On Tuesday, Senator Webb and the New York State Senate Democratic Majority passed the Fiscal Year 2024 New York State Budget, which upholds the values of affordability, progress, and prosperity for New Yorkers. The budget prioritizes crucial measures like fully funding public education; continuing the lowest personal income tax rates for working and middle-class families in over 70 years; bolstering economic development; furthering efforts to combat climate change; and improving healthcare access, which includes historic mental health funding.
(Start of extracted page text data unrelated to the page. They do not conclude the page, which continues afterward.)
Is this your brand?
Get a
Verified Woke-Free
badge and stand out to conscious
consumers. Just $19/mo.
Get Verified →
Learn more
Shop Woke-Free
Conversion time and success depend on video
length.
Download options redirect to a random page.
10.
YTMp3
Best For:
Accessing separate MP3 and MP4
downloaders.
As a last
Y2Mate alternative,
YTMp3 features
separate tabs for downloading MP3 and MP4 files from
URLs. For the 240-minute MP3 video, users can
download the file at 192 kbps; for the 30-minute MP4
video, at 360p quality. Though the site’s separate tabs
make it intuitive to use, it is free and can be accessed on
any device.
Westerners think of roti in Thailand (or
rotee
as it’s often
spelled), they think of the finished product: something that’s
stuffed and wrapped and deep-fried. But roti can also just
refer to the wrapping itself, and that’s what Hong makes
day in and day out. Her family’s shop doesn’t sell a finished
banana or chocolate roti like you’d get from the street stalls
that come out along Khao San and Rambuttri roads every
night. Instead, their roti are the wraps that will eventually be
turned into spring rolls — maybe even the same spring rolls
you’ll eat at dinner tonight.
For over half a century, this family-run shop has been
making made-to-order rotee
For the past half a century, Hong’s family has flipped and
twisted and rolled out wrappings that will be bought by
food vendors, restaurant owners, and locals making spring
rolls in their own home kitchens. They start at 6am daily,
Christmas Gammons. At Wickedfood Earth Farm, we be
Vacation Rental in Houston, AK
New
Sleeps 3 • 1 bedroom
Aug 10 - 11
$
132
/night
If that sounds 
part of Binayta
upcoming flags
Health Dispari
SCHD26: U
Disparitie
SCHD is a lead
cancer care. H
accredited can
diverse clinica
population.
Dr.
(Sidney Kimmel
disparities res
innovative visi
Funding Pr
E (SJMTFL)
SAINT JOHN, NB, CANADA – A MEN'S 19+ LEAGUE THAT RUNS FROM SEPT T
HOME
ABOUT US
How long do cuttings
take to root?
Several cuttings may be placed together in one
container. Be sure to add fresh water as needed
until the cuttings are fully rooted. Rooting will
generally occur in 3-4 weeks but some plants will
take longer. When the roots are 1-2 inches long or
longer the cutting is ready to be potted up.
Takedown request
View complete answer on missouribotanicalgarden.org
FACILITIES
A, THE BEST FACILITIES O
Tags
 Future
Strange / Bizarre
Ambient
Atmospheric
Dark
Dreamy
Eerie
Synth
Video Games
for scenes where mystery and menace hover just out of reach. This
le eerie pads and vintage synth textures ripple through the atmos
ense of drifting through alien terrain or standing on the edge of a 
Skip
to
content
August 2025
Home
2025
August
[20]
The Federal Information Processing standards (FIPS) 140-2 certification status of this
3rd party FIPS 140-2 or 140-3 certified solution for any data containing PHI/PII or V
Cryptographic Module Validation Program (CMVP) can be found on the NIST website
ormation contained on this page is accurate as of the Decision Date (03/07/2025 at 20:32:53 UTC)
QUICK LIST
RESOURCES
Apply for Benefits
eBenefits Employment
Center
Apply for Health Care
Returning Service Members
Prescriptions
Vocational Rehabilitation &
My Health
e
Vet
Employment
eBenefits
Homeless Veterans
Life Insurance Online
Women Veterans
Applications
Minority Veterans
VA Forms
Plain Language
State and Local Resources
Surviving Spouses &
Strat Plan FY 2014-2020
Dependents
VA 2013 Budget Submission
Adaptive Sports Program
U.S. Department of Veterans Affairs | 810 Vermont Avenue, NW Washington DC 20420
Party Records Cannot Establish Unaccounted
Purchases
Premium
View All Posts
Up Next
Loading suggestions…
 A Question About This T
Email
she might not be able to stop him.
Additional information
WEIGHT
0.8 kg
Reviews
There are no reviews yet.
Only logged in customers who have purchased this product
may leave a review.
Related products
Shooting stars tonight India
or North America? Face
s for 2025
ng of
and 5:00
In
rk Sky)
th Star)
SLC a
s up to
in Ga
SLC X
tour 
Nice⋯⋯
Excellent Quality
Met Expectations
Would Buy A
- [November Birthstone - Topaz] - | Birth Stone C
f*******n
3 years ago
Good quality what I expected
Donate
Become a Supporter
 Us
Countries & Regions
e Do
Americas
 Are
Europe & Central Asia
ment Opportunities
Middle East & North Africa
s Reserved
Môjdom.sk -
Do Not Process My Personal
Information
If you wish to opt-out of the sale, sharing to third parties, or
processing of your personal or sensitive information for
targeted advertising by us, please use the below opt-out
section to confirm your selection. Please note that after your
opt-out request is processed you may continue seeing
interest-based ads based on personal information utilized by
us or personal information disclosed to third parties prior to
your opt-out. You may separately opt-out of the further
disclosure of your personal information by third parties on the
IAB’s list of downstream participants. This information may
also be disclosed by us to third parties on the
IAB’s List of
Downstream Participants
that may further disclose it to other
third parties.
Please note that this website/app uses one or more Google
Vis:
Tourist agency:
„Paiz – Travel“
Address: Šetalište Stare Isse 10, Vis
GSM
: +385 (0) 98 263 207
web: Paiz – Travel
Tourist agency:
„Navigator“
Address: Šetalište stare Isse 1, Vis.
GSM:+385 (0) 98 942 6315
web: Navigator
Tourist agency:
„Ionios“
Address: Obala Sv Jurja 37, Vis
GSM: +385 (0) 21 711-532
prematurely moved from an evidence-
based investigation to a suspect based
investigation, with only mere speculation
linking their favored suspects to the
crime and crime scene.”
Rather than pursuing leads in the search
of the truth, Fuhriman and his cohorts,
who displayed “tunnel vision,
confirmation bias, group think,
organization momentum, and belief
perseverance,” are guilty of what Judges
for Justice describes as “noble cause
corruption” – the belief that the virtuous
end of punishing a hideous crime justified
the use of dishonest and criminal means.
Expanding the Child Tax Credit, affordable childcare, and free school lunches in this budget will help families across New York State save money. Additionally, the budget increases wages for working New Yorkers and further invests in housing for renters and homeowners while enhancing public safety, justice, and equity throughout the state.
“We passed a budget that includes significant investments for our community,” said Senator Lea Webb. “I appreciate our Majority Leader, colleagues and staff for the hard work we have done to deliver a budget that centers the needs of New Yorkers in equitable ways especially in our most vulnerable communities. Our region has been reeling from years of significant underinvestment, especially in our marginalized communities. Our budget is an important step on the necessary and continued pathway towards supporting our workforce, infrastructure, small businesses and working families here in Upstate New York.”
FY 2024 enacted budget highlights include:
Strengthening Our Public Schools and Higher Education:
- Supporting New York’s K-12 Education: The New York Senate is fully funding Foundation Aid for public schools for the first time and secured the largest annual School Aid allocation of $34.5 billion, statewide.
- Expanding Free School Meals: In a groundbreaking victory, the New York Senate won $135 million to cover school meals, helping ensure that no student goes hungry during the school day.
- Bolstering SUNY and CUNY: The Senate Democrats successfully halted any increases to in-state tuition across these higher ed systems and procured increases in general operating aid for SUNY of $103 million.
Supporting Working People and Families:
- Lower Personal Income Tax: This budget would continue a phase in of the lowest personal income tax rates for working and middle class families making it the lowest it has been in over 70 years.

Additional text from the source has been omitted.